Charlie Lam
Charlie Lam

Reputation: 111

How to add multiple values accumulatively to specific columns in python?

I guess this is a tricky question. I want to add some values accumulatively to some specific columns. Here's an example:

import numpy as np
A = np.random.rand(4,4)
B = np.random.rand(4,4)
[OUT]: A = array([[ 0.46472458,  0.00841153,  0.45631818,  0.42635626],
                  [ 0.37378943,  0.92900513,  0.47074237,  0.1790853 ],
                  [ 0.44455962,  0.38604916,  0.52130988,  0.17871398],
                  [ 0.74742154,  0.48381281,  0.25203475,  0.724025  ]])

[OUT]: B = array([[ 0.78213532,  0.31560444,  0.45251978,  0.19675709],
                  [ 0.06217241,  0.10009086,  0.65308642,  0.95227678],
                  [ 0.65643604,  0.20249389,  0.86545423,  0.62765881],
                  [ 0.61317907,  0.1636594 ,  0.28260492,  0.23835911]])

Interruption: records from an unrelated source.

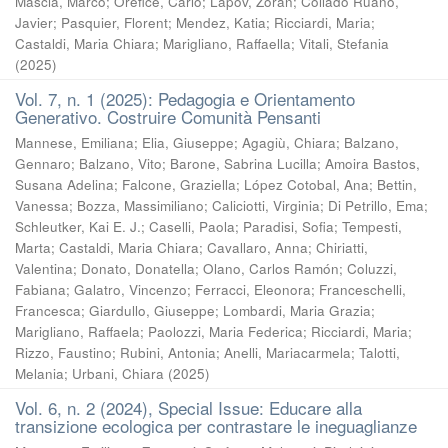
Mascia, Marco
;
Orefice, Carlo
;
Lapov, Zoran
;
Collado Ruano,
Javier
;
Pasquier, Florent
;
Mendez, Katia
;
Ricciardi, Maria
;
Castaldi, Maria Chiara
;
Marigliano, Raffaella
;
Vitali, Stefania
(
2025
)
Vol. 7, n. 1 (2025): Pedagogia e Orientamento
Generativo. Costruire Comunità Pensanti
Mannese, Emiliana
;
Elia, Giuseppe
;
Agagiù, Chiara
;
Balzano,
Gennaro
;
Balzano, Vito
;
Barone, Sabrina Lucilla
;
Amoira Bastos,
Susana Adelina
;
Falcone, Graziella
;
López Cotobal, Ana
;
Bettin,
Vanessa
;
Bozza, Massimiliano
;
Caliciotti, Virginia
;
Di Petrillo, Ema
;
Schleutker, Kai E. J.
;
Caselli, Paola
;
Paradisi, Sofia
;
Tempesti,
Marta
;
Castaldi, Maria Chiara
;
Cavallaro, Anna
;
Chiriatti,
Valentina
;
Donato, Donatella
;
Olano, Carlos Ramón
;
Coluzzi,
Fabiana
;
Galatro, Vincenzo
;
Ferracci, Eleonora
;
Franceschelli,
Francesca
;
Giardullo, Giuseppe
;
Lombardi, Maria Grazia
;
Marigliano, Raffaela
;
Paolozzi, Maria Federica
;
Ricciardi, Maria
;
Rizzo, Faustino
;
Rubini, Antonia
;
Anelli, Mariacarmela
;
Talotti,
Melania
;
Urbani, Chiara
(
2025
)
Vol. 6, n. 2 (2024), Special Issue: Educare alla
transizione ecologica per contrastare le ineguaglianze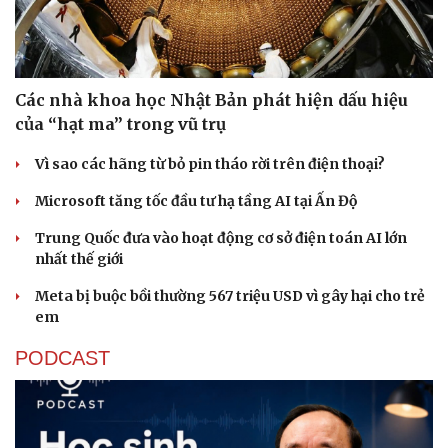
Các nhà khoa học Nhật Bản phát hiện dấu hiệu
của “hạt ma” trong vũ trụ
Vì sao các hãng từ bỏ pin tháo rời trên điện thoại?
Microsoft tăng tốc đầu tư hạ tầng AI tại Ấn Độ
Trung Quốc đưa vào hoạt động cơ sở điện toán AI lớn
nhất thế giới
Meta bị buộc bồi thường 567 triệu USD vì gây hại cho trẻ
em
PODCAST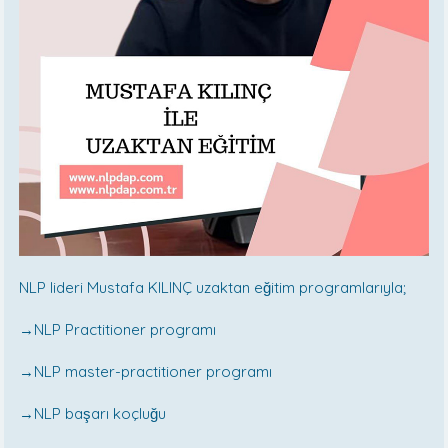
NLP lideri Mustafa KILINÇ uzaktan eğitim programlarıyla;
→NLP Practitioner programı
→NLP master-practitioner programı
→NLP başarı koçluğu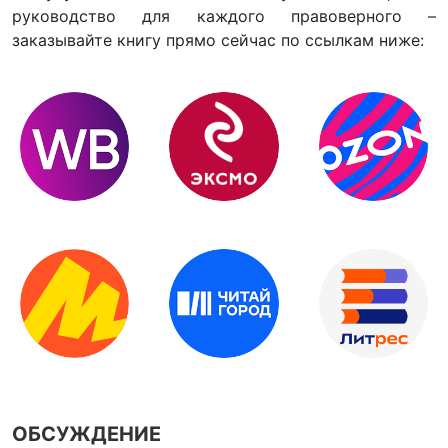
руководство для каждого правоверного –
заказывайте книгу прямо сейчас по ссылкам ниже:
ОБСУЖДЕНИЕ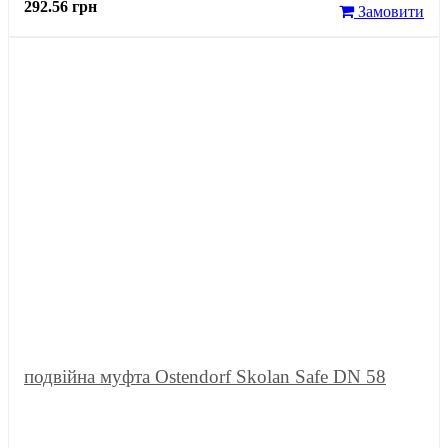
292.56 грн
Замовити
подвійна муфта Ostendorf Skolan Safe DN 58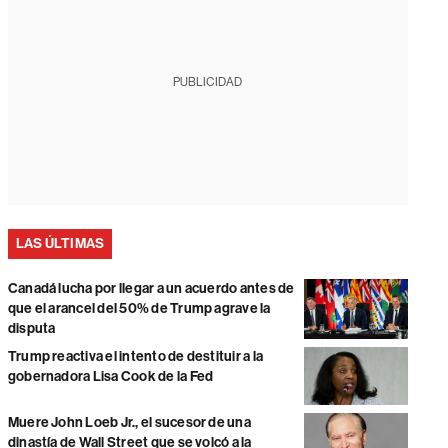
PUBLICIDAD
LAS ÚLTIMAS
Canadá lucha por llegar a un acuerdo antes de
que el arancel del 50% de Trump agrave la
disputa
Trump reactiva el intento de destituir a la
gobernadora Lisa Cook de la Fed
Muere John Loeb Jr., el sucesor de una
dinastía de Wall Street que se volcó a la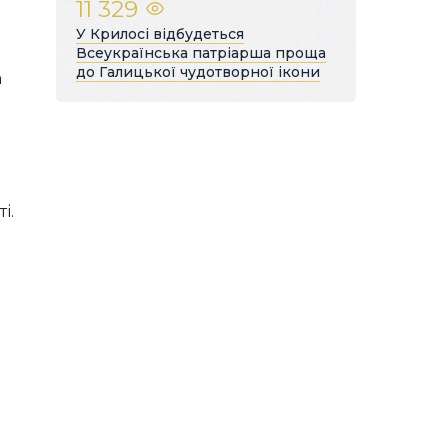
11 329
У Крилосі відбудеться
Всеукраїнська патріарша проща
до Галицької чудотворної ікони
а
і.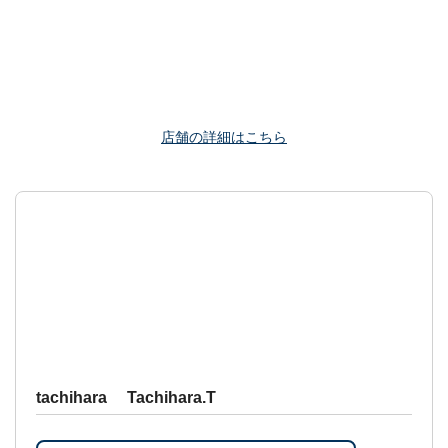
店舗の詳細はこちら
tachihara Tachihara.T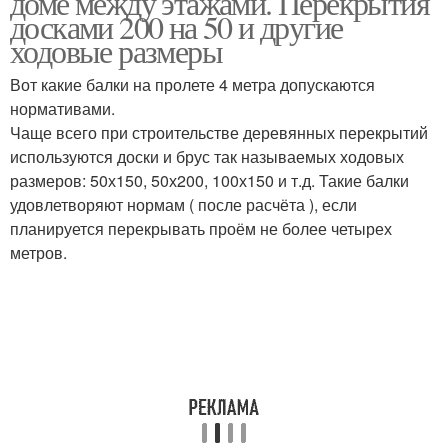
доме между этажами. Перекрытия
досками 200 на 50 и другие
ходовые размеры
Квартиры с
Перекрытия в
Вот какие балки на пролете 4 метра допускаются
деревянными
кирпичном доме
нормативами.
перекрытиями
Чаще всего при строительстве деревянных перекрытий
используются доски и брус так называемых ходовых
размеров: 50х150, 50х200, 100х150 и т.д. Такие балки
Перекрытие по
Перекрытия между
удовлетворяют нормам ( после расчёта ), если
деревянным балкам
этажами
планируется перекрывать проём не более четырех
метров.
Сталинки с
деревянными
Деревянное перекрытие
перекрытиями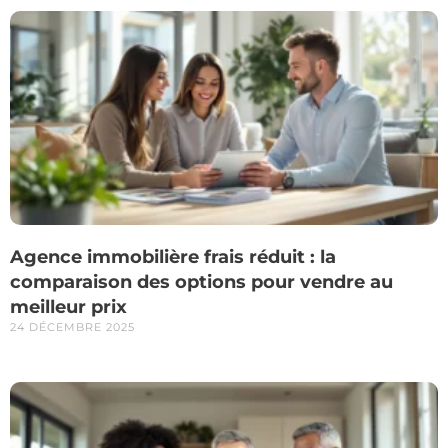
Agence immobilière frais réduit : la
comparaison des options pour vendre au
meilleur prix
24 DÉCEMBRE 2025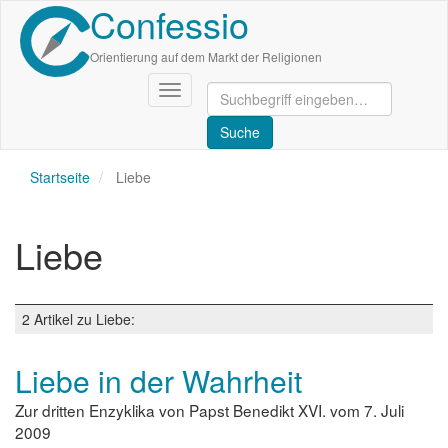
Confessio
Direkt
zum
Inhalt
Orientierung auf dem Markt der Religionen
Navigation
aktivieren/deaktivieren
Startseite
Liebe
Liebe
2 Artikel zu Liebe:
Liebe in der Wahrheit
Zur dritten Enzyklika von Papst Benedikt XVI. vom 7. Juli
2009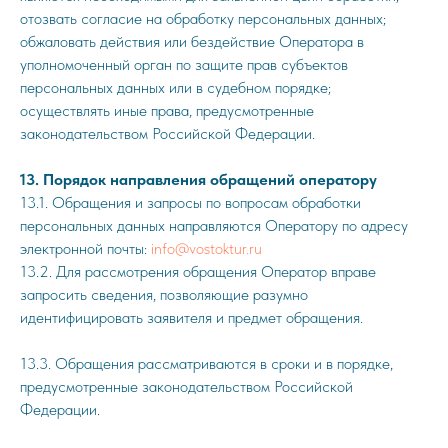
отозвать согласие на обработку персональных данных;
обжаловать действия или бездействие Оператора в
уполномоченный орган по защите прав субъектов
персональных данных или в судебном порядке;
осуществлять иные права, предусмотренные
законодательством Российской Федерации.
13. Порядок направления обращений оператору
13.1. Обращения и запросы по вопросам обработки
персональных данных направляются Оператору по адресу
электронной почты:
info@vostoktur.ru
13.2. Для рассмотрения обращения Оператор вправе
запросить сведения, позволяющие разумно
идентифицировать заявителя и предмет обращения.
13.3. Обращения рассматриваются в сроки и в порядке,
предусмотренные законодательством Российской
Федерации.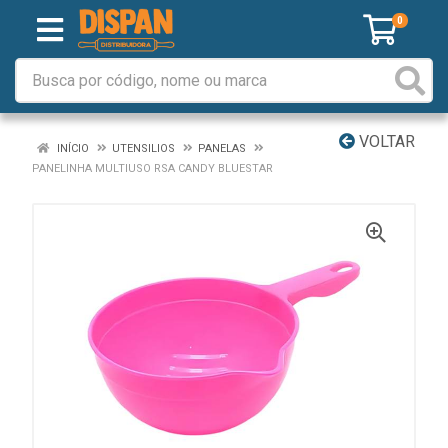
0
VOLTAR
INÍCIO
UTENSILIOS
PANELAS
PANELINHA MULTIUSO RSA CANDY BLUESTAR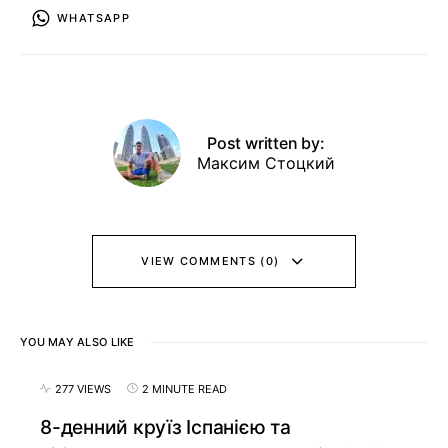
WHATSAPP
Post written by:
Максим Стоцкий
VIEW COMMENTS (0)
YOU MAY ALSO LIKE
277 VIEWS
2 MINUTE READ
8-денний круїз Іспанією та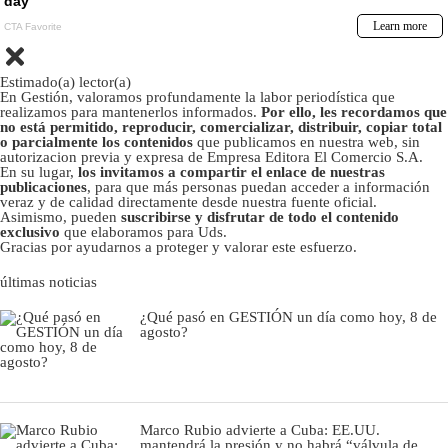
Estimado(a) lector(a)
En Gestión, valoramos profundamente la labor periodística que
realizamos para mantenerlos informados.
Por ello, les recordamos que
no está permitido, reproducir, comercializar, distribuir, copiar total
o parcialmente los contenidos
que publicamos en nuestra web, sin
autorizacion previa y expresa de Empresa Editora El Comercio S.A.
En su lugar,
los invitamos a compartir el enlace de nuestras
publicaciones
, para que más personas puedan acceder a información
veraz y de calidad directamente desde nuestra fuente oficial.
Asimismo, pueden
suscribirse y disfrutar de todo el contenido
exclusivo
que elaboramos para Uds.
Gracias por ayudarnos a proteger y valorar este esfuerzo.
últimas noticias
¿Qué pasó en GESTIÓN un día como hoy, 8 de
agosto?
Marco Rubio advierte a Cuba: EE.UU.
mantendrá la presión y no habrá “válvula de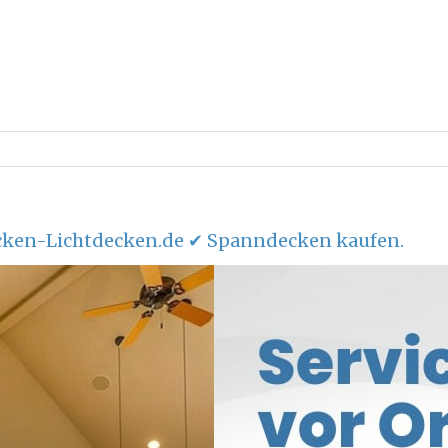
ken-Lichtdecken.de ✔ Spanndecken kaufen.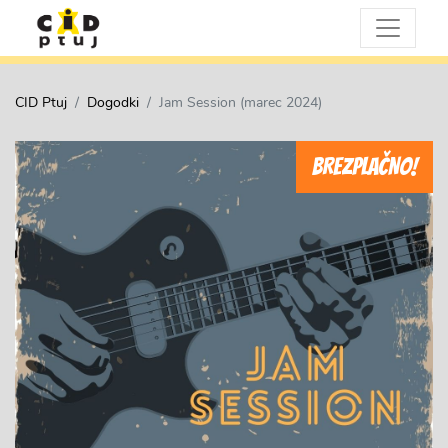
CID Ptuj
Dogodki
Jam Session (marec 2024)
BREZPLAČNO!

Now I want to add the second row and third row of B to the first column of A, and add the third row of B to the second column of A. Naively I tried this:

idx_col = np.array([0,0,1])
idx_row = np.array([1,2,2])
A[:, idx_col] += B[idx_row, :].T

But it didn't give me the result I want. The problem is python only adds the third row to the first column and completely ignores the second row to the first column.

[OUT]: array([[ 1.12116062,  0.66484757,  0.45631818,  0.42635626],
              [ 0.57628332,  1.13149902,  0.47074237,  0.1790853 ],
              [ 1.31001385,  1.25150339,  0.52130988,  0.17871398],
              [ 1.37508035,  1.11147162,  0.25203475,  0.724025  ]])

I realize I can do this with one for-loop, but the thing is I am doing an assignment and it requires the code to be fully vectorized (I know, it's very irritating). Also, this is a toy example, what I am actually implementing is, say A is 500-by-10, B is 500-by-500 and idx_col has a length of 100. So doing each operation separately really doesn't solve the problem. Any help would be great!

Upvotes: 0

Views: 300

Answers (1)

zephyr
zephyr

Reputation: 2332

I'm not sure if you need this to be more general, by if you only have 3 operations, why not make each their own line.

A[:,0] += B[1,:]
A[:,0] += B[2,:]
A[:,1] += B[2,:]

If you need to do this all on one line, it looks like the numpy function np.add.to does what you want. The description is as follows

Performs unbuffered in place operation on operand ‘a’ for elements specified by ‘indices’. For addition ufunc, this method is equivalent to a[indices] += b, except that results are accumulated for elements that are indexed more than once. For example, a[[0,0]] += 1 will only increment the first element once because of buffering, whereas add.at(a, [0,0], 1) will increment the first element twice.

The only issue now is that I cannot determine how to handle multi-dimensional arrays. The documentation suggests it is possible though.